### Extracted material
****
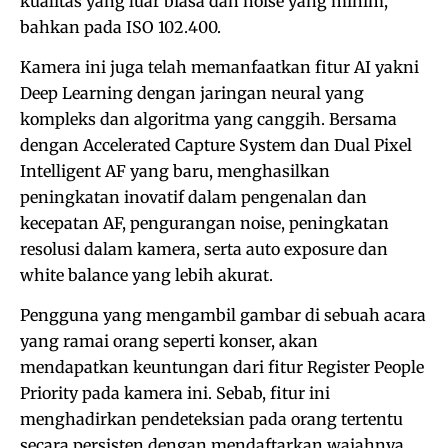
kualitas yang luar biasa dan noise yang minim,
bahkan pada ISO 102.400.
Kamera ini juga telah memanfaatkan fitur AI yakni
Deep Learning dengan jaringan neural yang
kompleks dan algoritma yang canggih. Bersama
dengan Accelerated Capture System dan Dual Pixel
Intelligent AF yang baru, menghasilkan
peningkatan inovatif dalam pengenalan dan
kecepatan AF, pengurangan noise, peningkatan
resolusi dalam kamera, serta auto exposure dan
white balance yang lebih akurat.
Pengguna yang mengambil gambar di sebuah acara
yang ramai orang seperti konser, akan
mendapatkan keuntungan dari fitur Register People
Priority pada kamera ini. Sebab, fitur ini
menghadirkan pendeteksian pada orang tertentu
secara persisten dengan mendaftarkan wajahnya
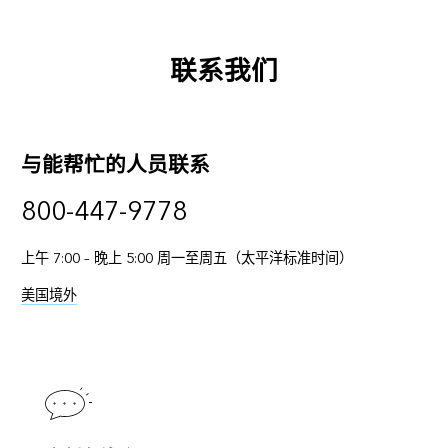
联系我们
与能帮忙的人员联系
800-447-9778
上午 7:00 – 晚上 5:00 周一至周五（太平洋标准时间）
美国境外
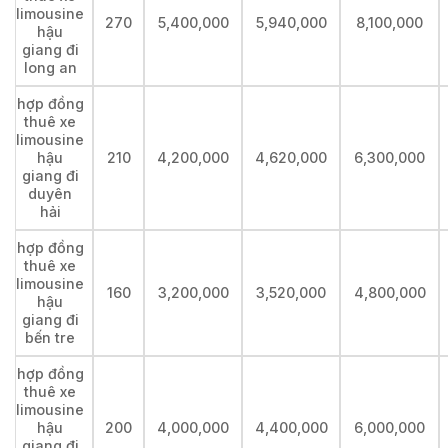
limousine
270
5,400,000
5,940,000
8,100,000
hậu
giang đi
long an
hợp đồng
thuê xe
limousine
hậu
210
4,200,000
4,620,000
6,300,000
giang đi
duyên
hải
hợp đồng
thuê xe
limousine
160
3,200,000
3,520,000
4,800,000
hậu
giang đi
bến tre
hợp đồng
thuê xe
limousine
hậu
200
4,000,000
4,400,000
6,000,000
giang đi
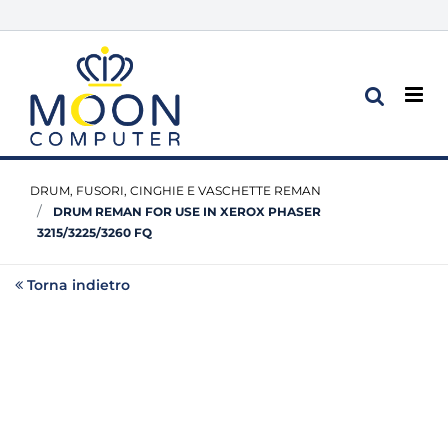
Op
DRUM, FUSORI, CINGHIE E VASCHETTE REMAN
DRUM REMAN FOR USE IN XEROX PHASER
3215/3225/3260 FQ
Torna indietro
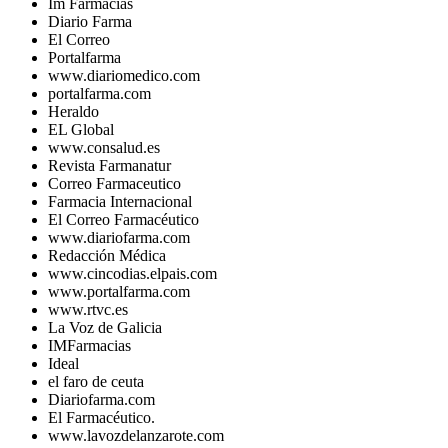
Im Farmacias
Diario Farma
El Correo
Portalfarma
www.diariomedico.com
portalfarma.com
Heraldo
EL Global
www.consalud.es
Revista Farmanatur
Correo Farmaceutico
Farmacia Internacional
El Correo Farmacéutico
www.diariofarma.com
Redacción Médica
www.cincodias.elpais.com
www.portalfarma.com
www.rtvc.es
La Voz de Galicia
IMFarmacias
Ideal
el faro de ceuta
Diariofarma.com
El Farmacéutico.
www.lavozdelanzarote.com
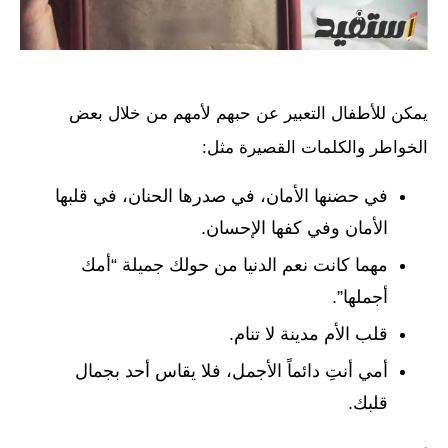
يمكن للأطفال التعبير عن حبهم لأمهم من خلال بعض
الخواطر والكلمات القصيرة مثل:
في حضنها الأمان، في صدرها الحنان، في قلبها
الأمان وفي كفها الإحسان.
مهما كانت نعم الدنيا من حولك جميلة “أمك
أجملها”.
قلب الأم مدينة لا تنام.
أمي أنتِ دائماً الأجمل، فلا يقاس أحد بجمال
قلبك.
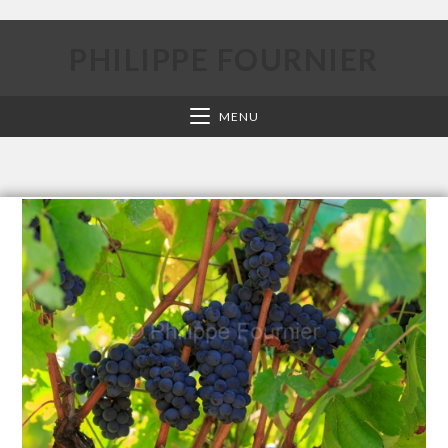
PHILIPPE FOURNIER
MENU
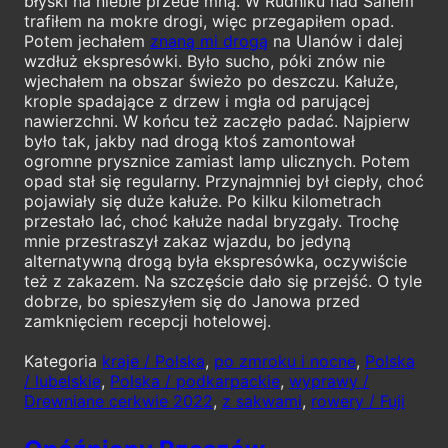
błyski na niebie przede mną. W Rudniku nad Sanem
trafiłem na mokre drogi, więc przegapiłem opad.
Potem jechałem
znaną mi drogą
na Ulanów i dalej
wzdłuż ekspresówki. Było sucho, póki znów nie
wjechałem na obszar świeżo po deszczu. Kałuże,
krople spadające z drzew i mgła od parującej
nawierzchni. W końcu też zaczęło padać. Najpierw
było tak, jakby nad drogą ktoś zamontował
ogromne prysznice zamiast lamp ulicznych. Potem
opad stał się regularny. Przynajmniej był ciepły, choć
pojawiały się duże kałuże. Po kilku kilometrach
przestało lać, choć kałuże nadal bryzgały. Trochę
mnie przestraszył zakaz wjazdu, bo jedyną
alternatywną drogą była ekspresówka, oczywiście
też z zakazem. Na szczęście dało się przejść. O tyle
dobrze, bo spieszyłem się do Janowa przed
zamknięciem recepcji hotelowej.
Kategoria
kraje / Polska
,
po zmroku i nocne
,
Polska
/ lubelskie
,
Polska / podkarpackie
,
wyprawy /
Drewniane cerkwie 2022
,
z sakwami
,
rowery / Fuji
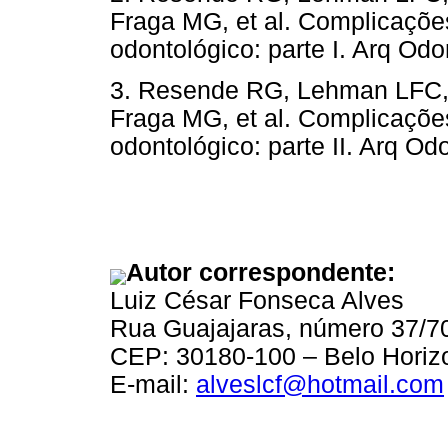
Fraga MG, et al. Complicações
odontológico: parte I. Arq Odo
3. Resende RG, Lehman LFC, 
Fraga MG, et al. Complicações
odontológico: parte II. Arq Od
Autor correspondente:
Luiz César Fonseca Alves
Rua Guajajaras, número 37/7
CEP: 30180-100 – Belo Horizo
E-mail:
alveslcf@hotmail.com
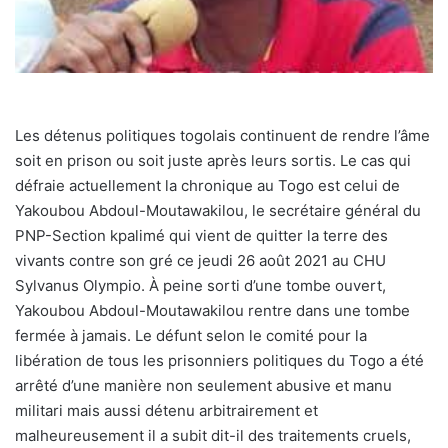
Les détenus politiques togolais continuent de rendre l’âme
soit en prison ou soit juste après leurs sortis. Le cas qui
défraie actuellement la chronique au Togo est celui de
Yakoubou Abdoul-Moutawakilou, le secrétaire général du
PNP-Section kpalimé qui vient de quitter la terre des
vivants contre son gré ce jeudi 26 août 2021 au CHU
Sylvanus Olympio. À peine sorti d’une tombe ouvert,
Yakoubou Abdoul-Moutawakilou rentre dans une tombe
fermée à jamais. Le défunt selon le comité pour la
libération de tous les prisonniers politiques du Togo a été
arrêté d’une manière non seulement abusive et manu
militari mais aussi détenu arbitrairement et
malheureusement il a subit dit-il des traitements cruels,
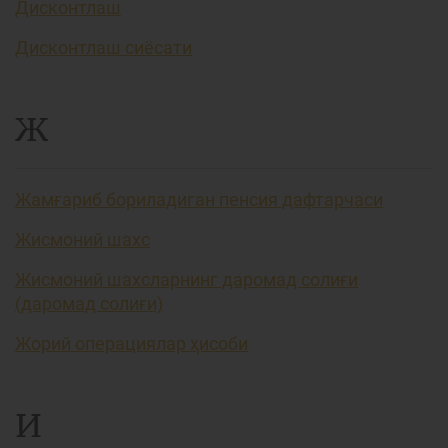
Дисконтлаш
Дисконтлаш сиёсати
Ж
Жамғариб бориладиган пенсия дафтарчаси
Жисмоний шахс
Жисмоний шахсларнинг даромад солиғи
(даромад солиғи)
Жорий операциялар ҳисоби
И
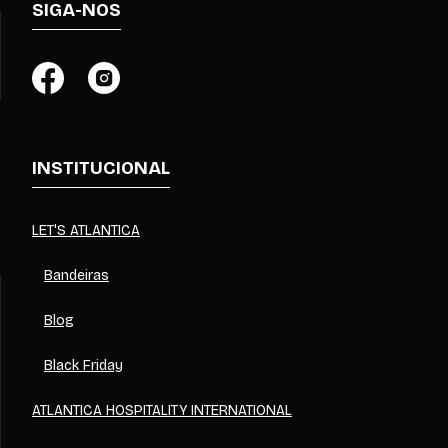
SIGA-NOS
INSTITUCIONAL
LET'S ATLANTICA
Bandeiras
Blog
Black Friday
ATLANTICA HOSPITALITY INTERNATIONAL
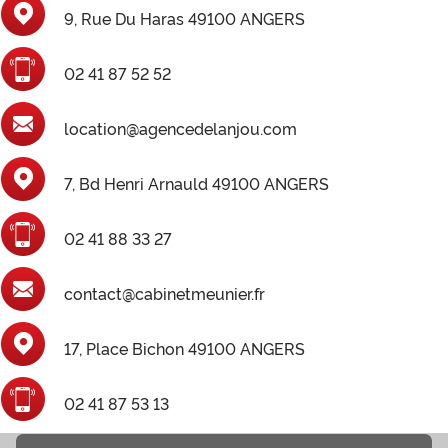
9, Rue Du Haras 49100 ANGERS
02 41 87 52 52
location@agencedelanjou.com
7, Bd Henri Arnauld 49100 ANGERS
02 41 88 33 27
contact@cabinetmeunier.fr
17, Place Bichon 49100 ANGERS
02 41 87 53 13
****
### Your assignment
Write the material above out again exactly as it reads, but don't carry over the pictures.

### Exercise response
kualitas yang luar biasa dan noise yang minim,
bahkan pada ISO 102.400.
Kamera ini juga telah memanfaatkan fitur AI yakni
Deep Learning dengan jaringan neural yang
kompleks dan algoritma yang canggih. Bersama
dengan Accelerated Capture System dan Dual Pixel
Intelligent AF yang baru, menghasilkan
peningkatan inovatif dalam pengenalan dan
kecepatan AF, pengurangan noise, peningkatan
resolusi dalam kamera, serta auto exposure dan
white balance yang lebih akurat.
Pengguna yang mengambil gambar di sebuah acara
yang ramai orang seperti konser, akan
mendapatkan keuntungan dari fitur Register People
Priority pada kamera ini. Sebab, fitur ini
menghadirkan pendeteksian pada orang tertentu
secara persisten dengan mendaftarkan wajahnya
联系我们
与能帮忙的人员联系
800-447-9778
上午 7:00 – 晚上 5:00 周一至周五（太平洋标准时间）
美国境外
limousine
270
5,400,000
5,940,000
8,100,000
hậu
giang đi
long an
hợp đồng
thuê xe
limousine
hậu
210
4,200,000
4,620,000
6,300,000
giang đi
duyên
hải
hợp đồng
thuê xe
limousine
160
3,200,000
3,520,000
4,800,000
hậu
giang đi
bến tre
hợp đồng
thuê xe
limousine
hậu
200
4,000,000
4,400,000
6,000,000
giang đi
Op
DRUM, FUSORI, CINGHIE E VASCHETTE REMAN
DRUM REMAN FOR USE IN XEROX PHASER
3215/3225/3260 FQ
Torna indietro
Im Farmacias
Diario Farma
El Correo
Portalfarma
www.diariomedico.com
portalfarma.com
Heraldo
EL Global
www.consalud.es
Revista Farmanatur
Correo Farmaceutico
Farmacia Internacional
El Correo Farmacéutico
www.diariofarma.com
Redacción Médica
www.cincodias.elpais.com
www.portalfarma.com
www.rtvc.es
La Voz de Galicia
IMFarmacias
Ideal
el faro de ceuta
Diariofarma.com
El Farmacéutico.
www.lavozdelanzarote.com
يمكن للأطفال التعبير عن حبهم لأمهم من خلال بعض
الخواطر والكلمات القصيرة مثل:
في حضنها الأمان، في صدرها الحنان، في قلبها
الأمان وفي كفها الإحسان.
مهما كانت نعم الدنيا من حولك جميلة “أمك
أجملها”.
قلب الأم مدينة لا تنام.
أمي أنتِ دائماً الأجمل، فلا يقاس أحد بجمال
قلبك.
PHILIPPE FOURNIER
MENU
błyski na niebie przede mną. W Rudniku nad Sanem
trafiłem na mokre drogi, więc przegapiłem opad.
Potem jechałem
znaną mi drogą
na Ulanów i dalej
wzdłuż ekspresówki. Było sucho, póki znów nie
wjechałem na obszar świeżo po deszczu. Kałuże,
krople spadające z drzew i mgła od parującej
nawierzchni. W końcu też zaczęło padać. Najpierw
było tak, jakby nad drogą ktoś zamontował
ogromne prysznice zamiast lamp ulicznych. Potem
opad stał się regularny. Przynajmniej był ciepły, choć
pojawiały się duże kałuże. Po kilku kilometrach
przestało lać, choć kałuże nadal bryzgały. Trochę
mnie przestraszył zakaz wjazdu, bo jedyną
alternatywną drogą była ekspresówka, oczywiście
też z zakazem. Na szczęście dało się przejść. O tyle
dobrze, bo spieszyłem się do Janowa przed
zamknięciem recepcji hotelowej.
Kategoria
kraje / Polska
,
po zmroku i nocne
,
Polska
/ lubelskie
,
Polska / podkarpackie
,
wyprawy /
Drewniane cerkwie 2022
,
z sakwami
,
rowery / Fuji
Fraga MG, et al. Complicações
odontológico: parte I. Arq Odo
3. Resende RG, Lehman LFC, 
Fraga MG, et al. Complicações
odontológico: parte II. Arq Od
Autor correspondente:
Luiz César Fonseca Alves
Rua Guajajaras, número 37/7
CEP: 30180-100 – Belo Horizo
E-mail:
alveslcf@hotmail.com
Les détenus politiques togolais continuent de rendre l’âme
soit en prison ou soit juste après leurs sortis. Le cas qui
défraie actuellement la chronique au Togo est celui de
Yakoubou Abdoul-Moutawakilou, le secrétaire général du
PNP-Section kpalimé qui vient de quitter la terre des
vivants contre son gré ce jeudi 26 août 2021 au CHU
Sylvanus Olympio. À peine sorti d’une tombe ouvert,
Yakoubou Abdoul-Moutawakilou rentre dans une tombe
fermée à jamais. Le défunt selon le comité pour la
libération de tous les prisonniers politiques du Togo a été
arrêté d’une manière non seulement abusive et manu
militari mais aussi détenu arbitrairement et
malheureusement il a subit dit-il des traitements cruels,
Дисконтлаш
Дисконтлаш сиёсати
Ж
Жамғариб бориладиган пенсия дафтарчаси
Жисмоний шахс
Жисмоний шахсларнинг даромад солиғи
(даромад солиғи)
Жорий операциялар ҳисоби
И
SIGA-NOS
INSTITUCIONAL
LET'S ATLANTICA
Bandeiras
Blog
Black Friday
ATLANTICA HOSPITALITY INTERNATIONAL
9, Rue Du Haras 49100 ANGERS
02 41 87 52 52
location@agencedelanjou.com
7, Bd Henri Arnauld 49100 ANGERS
02 41 88 33 27
contact@cabinetmeunier.fr
17, Place Bichon 49100 ANGERS
02 41 87 53 13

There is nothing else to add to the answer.